“‘Light duties,’ the Brigadier had called it, and then later, registering Mike’s dismay, he’d amended that to, ‘Vital intelligence work. I need someone I can trust, Yates,’ he’d said, ‘someone with integrity. Someone with a clear head, who can sort out the wheat from the chaff.’
A clear head. That was a joke for a start. It was precisely because of his inadequacy in that department that Mike had been given this assignment. He couldn’t believe that almost six months had passed since it had all begun. It seemed like no time at all since he had been sitting behind the desk at Global Chemicals in Llanfairfach, purporting to be the ‘Man from the Ministry’. As usual things had gone a bit haywire before the Doctor had managed to sort it all out. Turned out the company, which had been pumping lethal industrial sludge into the village’s abandoned mine workings, was begin run by some sort of super computer which called itself BOSS and which could scramble its employees’ brains, turning them into mindless zombies.
For a while Mike himself had fallen under its influence.
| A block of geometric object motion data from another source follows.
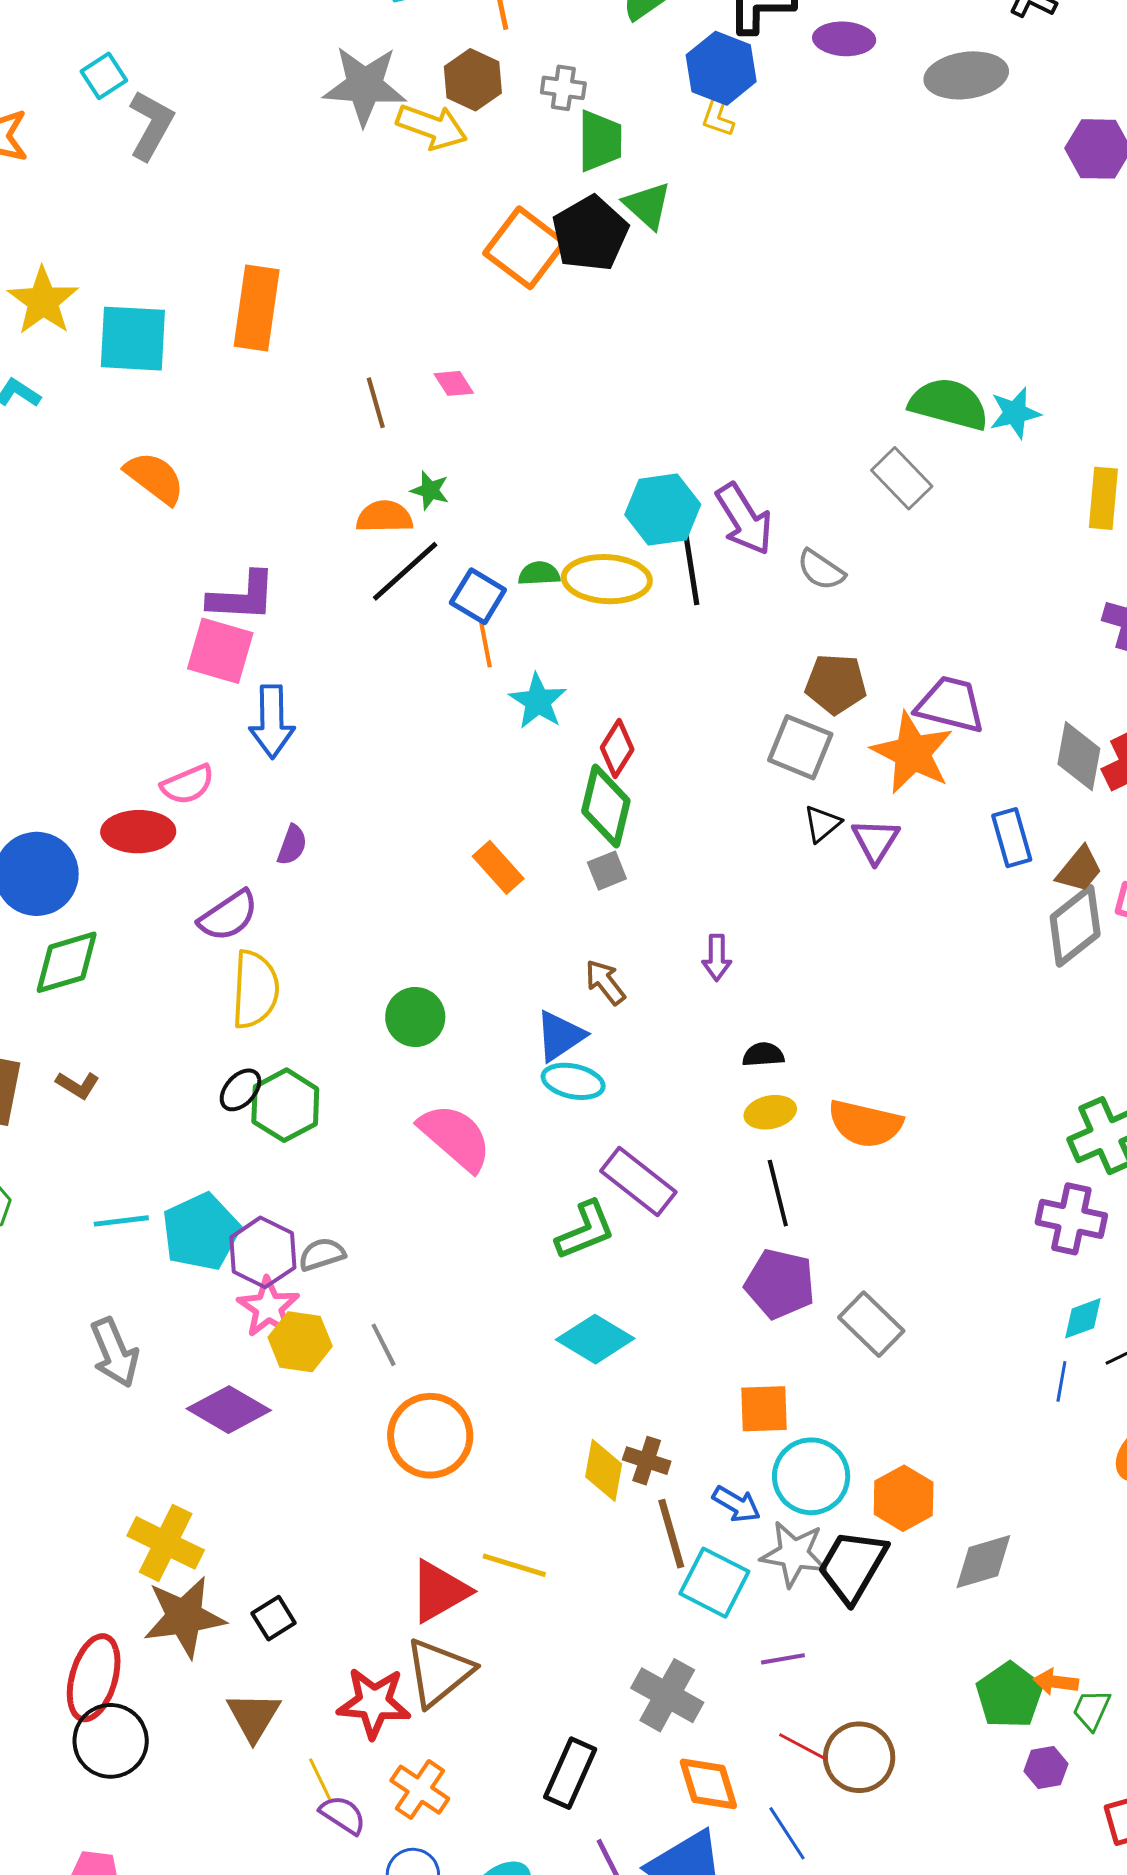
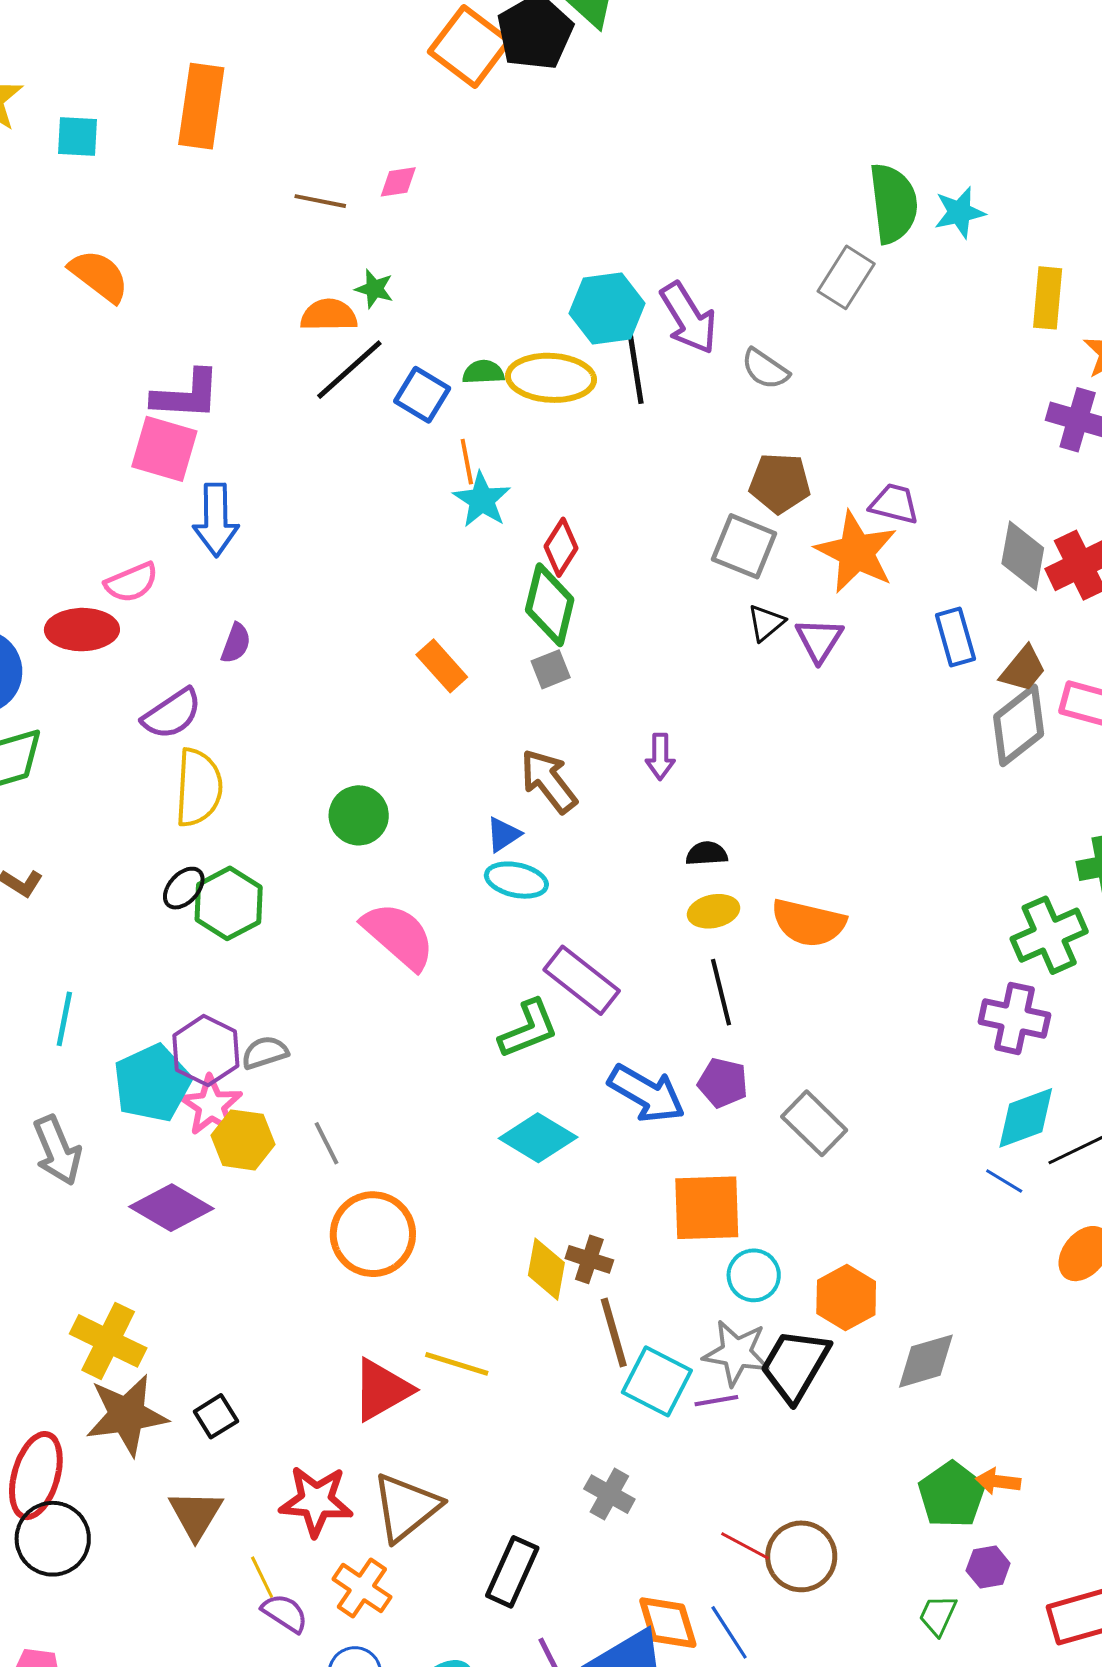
cyan square: (133, 339) -> (77, 136), size x0.6
pink diamond: (454, 383) -> (398, 182), turned -66
brown line: (376, 403) -> (320, 201), turned -63
green semicircle: (949, 404) -> (893, 203), turned 68
gray rectangle: (902, 478) -> (846, 277), turned 76
orange line: (485, 645) -> (467, 462), moved
purple trapezoid: (950, 704) -> (894, 504), size x0.7
brown arrow: (605, 982) -> (549, 781), size x1.4
blue triangle: (560, 1036) -> (503, 834), size x0.7
cyan line: (121, 1221) -> (64, 1019), turned -72
cyan pentagon: (201, 1232) -> (152, 1083), moved
purple pentagon: (780, 1284) -> (723, 1083), size x0.7
cyan diamond: (1083, 1318) -> (1026, 1118), size x1.5
blue line: (1061, 1381) -> (1004, 1181), turned -69
orange square: (764, 1409) -> (707, 1208), size x1.4
cyan circle: (811, 1476) -> (754, 1275), size x0.7
blue arrow: (736, 1504) -> (647, 1094), moved, size x1.6
purple line: (783, 1659) -> (716, 1401), moved
brown triangle: (439, 1672) -> (406, 1507), moved
gray cross: (667, 1695) -> (609, 1494), size x0.7
green trapezoid: (1092, 1710) -> (938, 1615), moved
orange diamond: (708, 1784) -> (668, 1623), moved

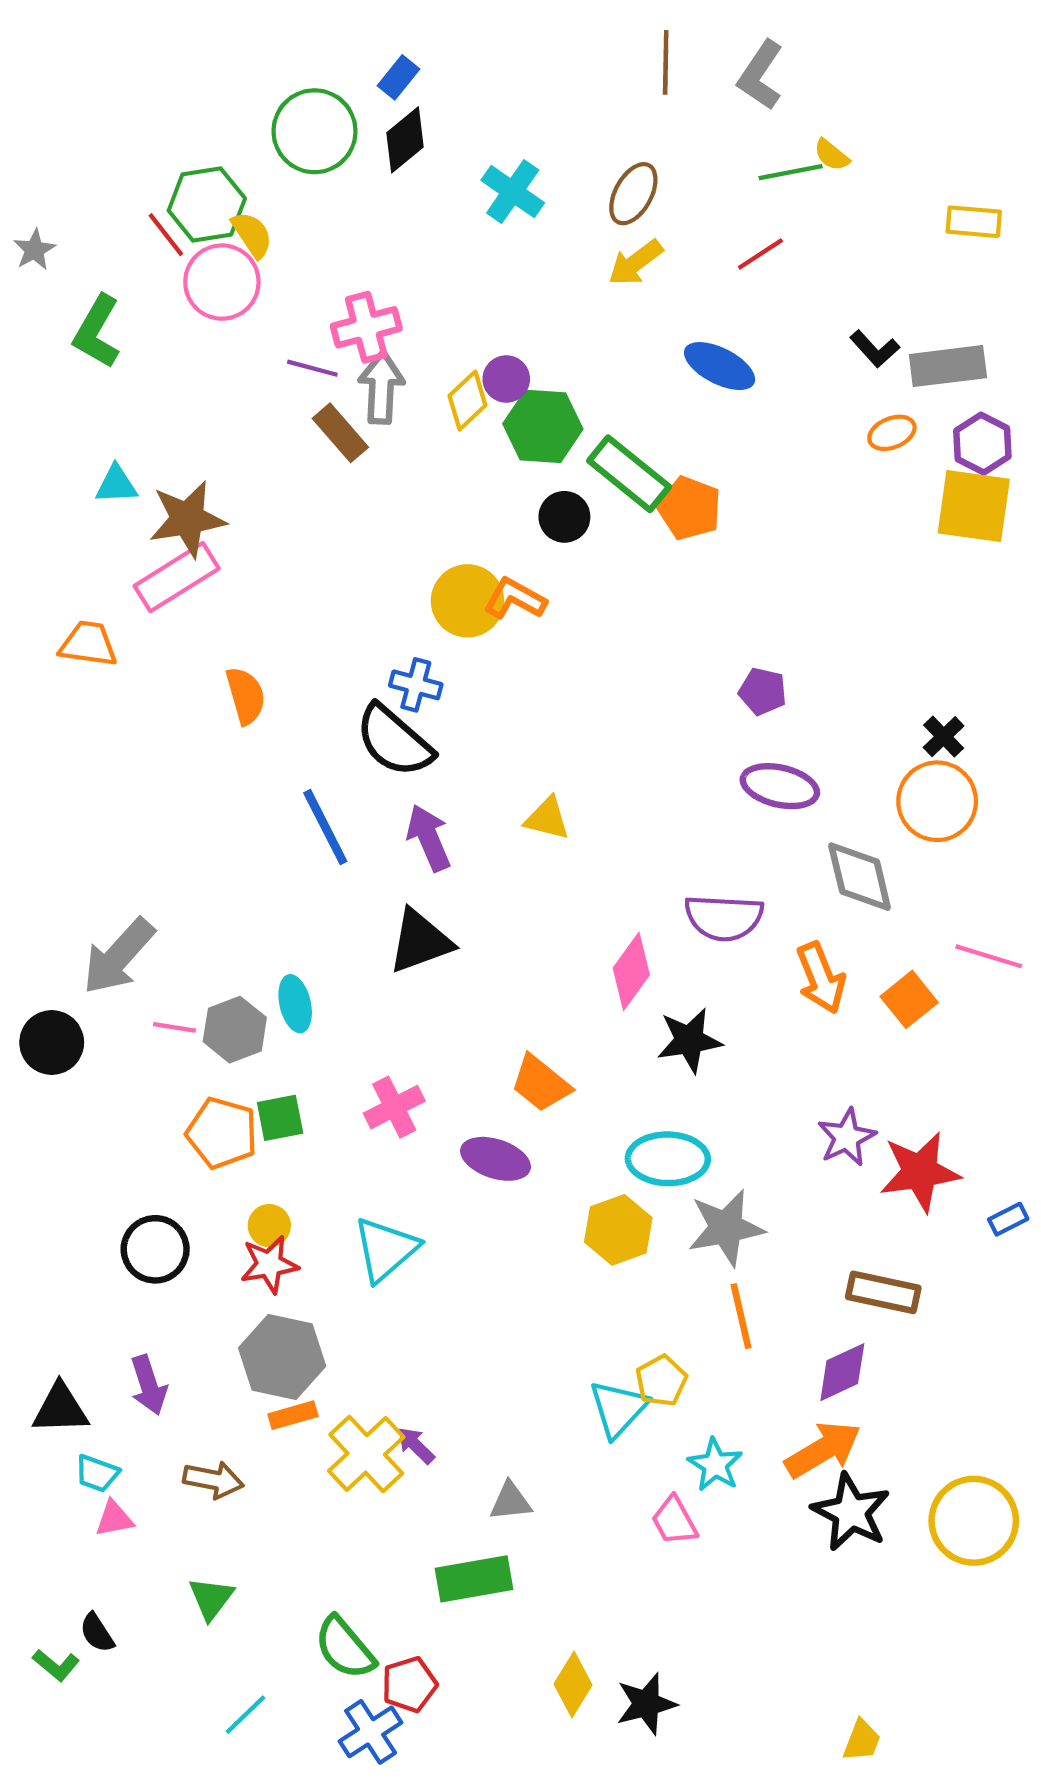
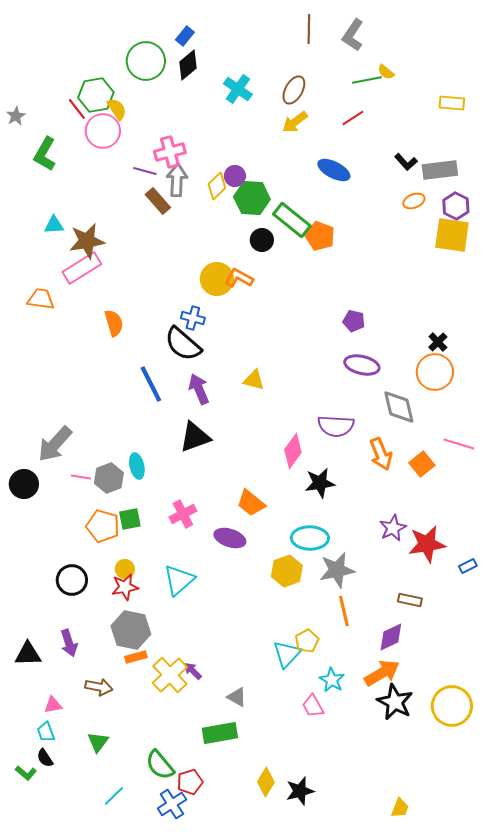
brown rectangle: (883, 1292) -> (410, 600), size x0.7
cyan trapezoid: (97, 1473) -> (46, 732), moved, turned 50
gray triangle: (511, 1501) -> (237, 697), turned 35

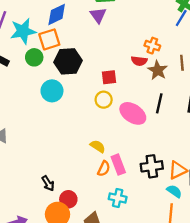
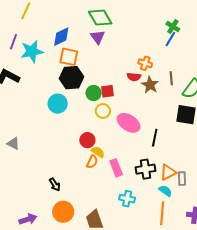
orange square: (49, 39) -> (69, 57), moved, turned 30
green circle: (34, 57) -> (94, 93), moved
black line: (159, 103) -> (155, 138), moved
orange semicircle: (104, 169) -> (92, 162), moved
cyan cross: (118, 198) -> (127, 199), moved
red circle: (68, 199) -> (87, 140), moved

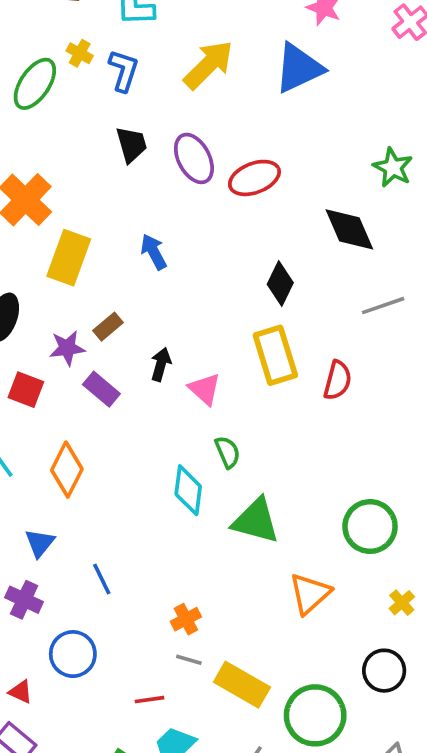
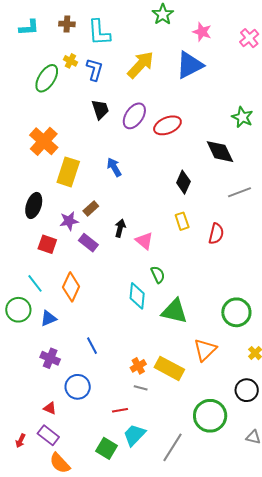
purple ellipse: (194, 158) -> (134, 116), turned 64
yellow rectangle: (275, 355) -> (182, 221), size x0.6
blue triangle: (40, 543) -> (49, 318), moved, turned 30
yellow rectangle: (242, 685) -> (169, 368), moved

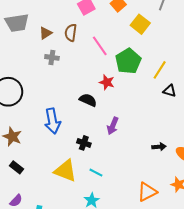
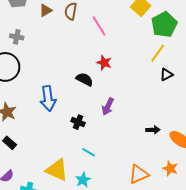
gray cross: (52, 57) -> (17, 37), moved
green pentagon: (128, 61) -> (164, 24), moved
black triangle: (170, 91) -> (166, 74), turned -48
yellow triangle: (65, 171) -> (57, 170), moved

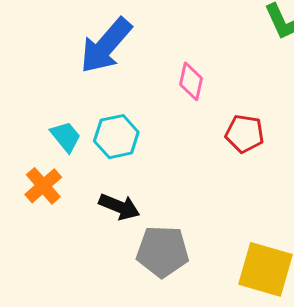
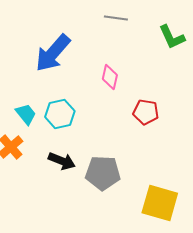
gray pentagon: (163, 251) -> (103, 173), moved

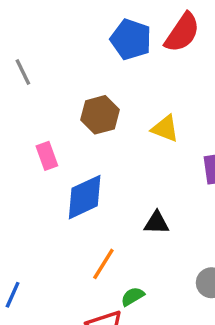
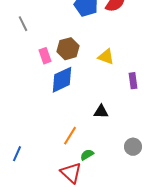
pink rectangle: (47, 156) -> (45, 56), moved
blue diamond: (85, 197) -> (62, 80), moved

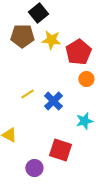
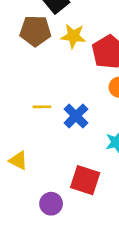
yellow line: (27, 94) -> (42, 107), turned 32

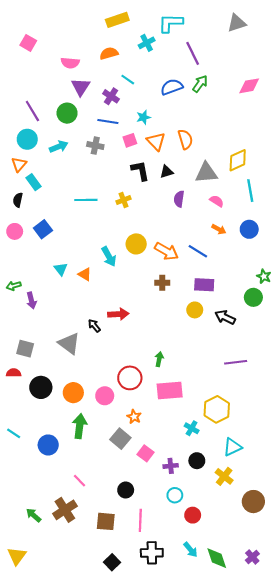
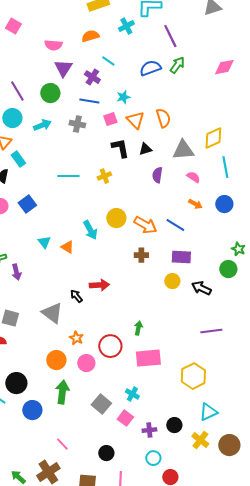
black circle: (41, 387) -> (16, 383), moved
orange star: (134, 417) -> (76, 338), moved
cyan cross: (192, 428) -> (132, 394), moved
brown circle: (253, 502) -> (229, 445), moved

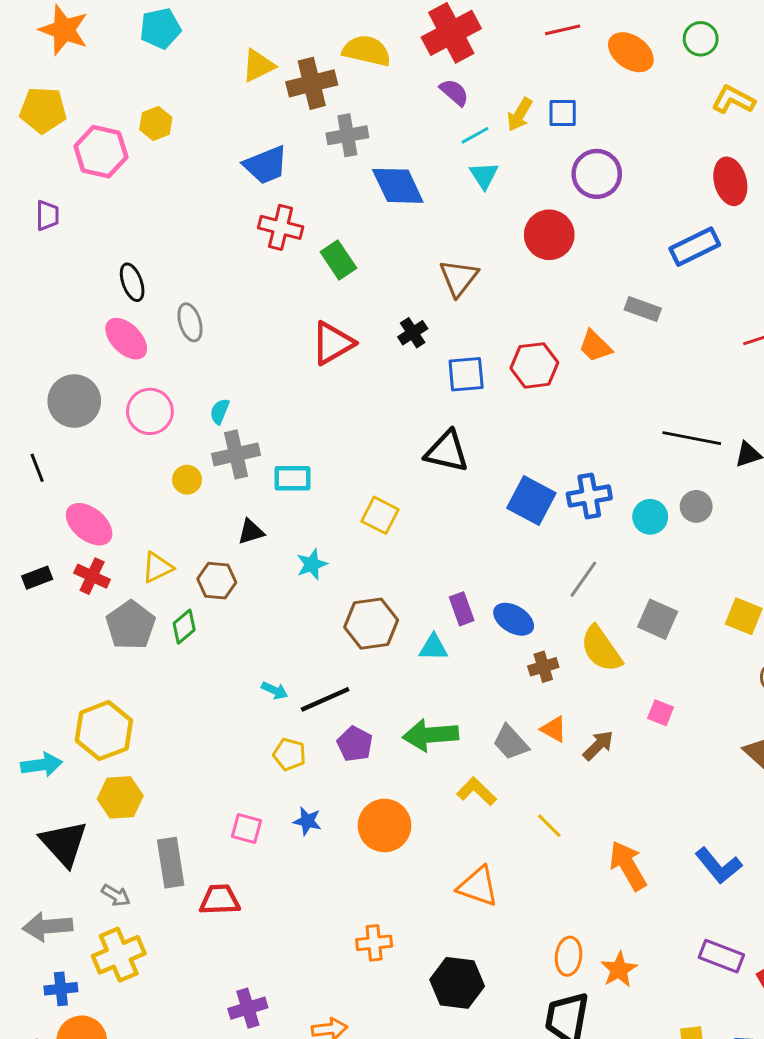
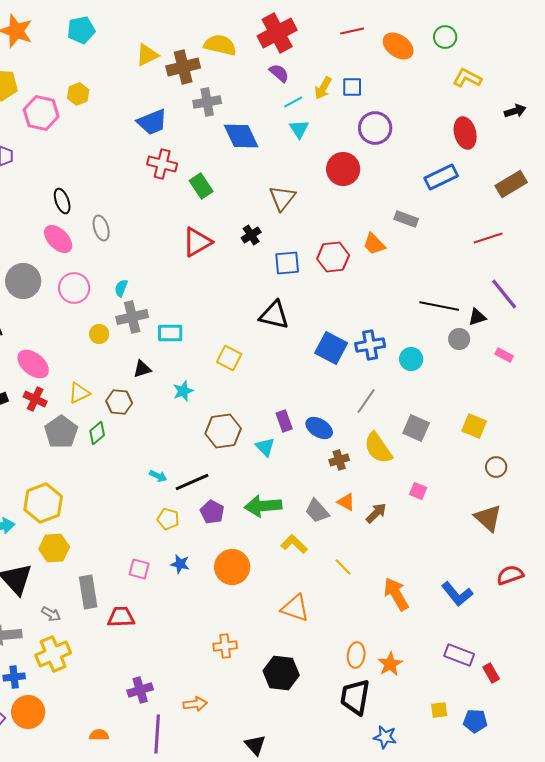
gray circle: (696, 506) -> (459, 339), moved
cyan triangle: (433, 647) -> (265, 447), turned 45

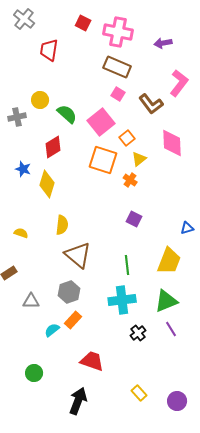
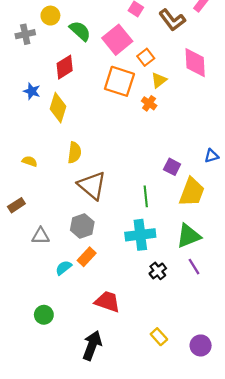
purple square: (134, 219) -> (172, 167), moved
BOSS had dismantled his thoughts and put them back together in a different order, had made him believe his friends were his enemies. He’d nearly shot dead the two people he trusted most in the world: it had seemed perfect sense at the time, before the Doctor had shown him the error of his ways with the aid of a blue crystal he’d picked up on some far-flung planet or other.
After that, Mike had been fine for a while, had felt better than he’d felt for a long time in fact. But then weird thoughts and feelings had started to spring up, like weeds in a well-ordered garden. He had begun to suffer odd bouts of depression, feelings of futility. Despite the vital part he’d played in repelling the many and various threats to the Earth over the years, he had started to convince himself that his life was meaningless.”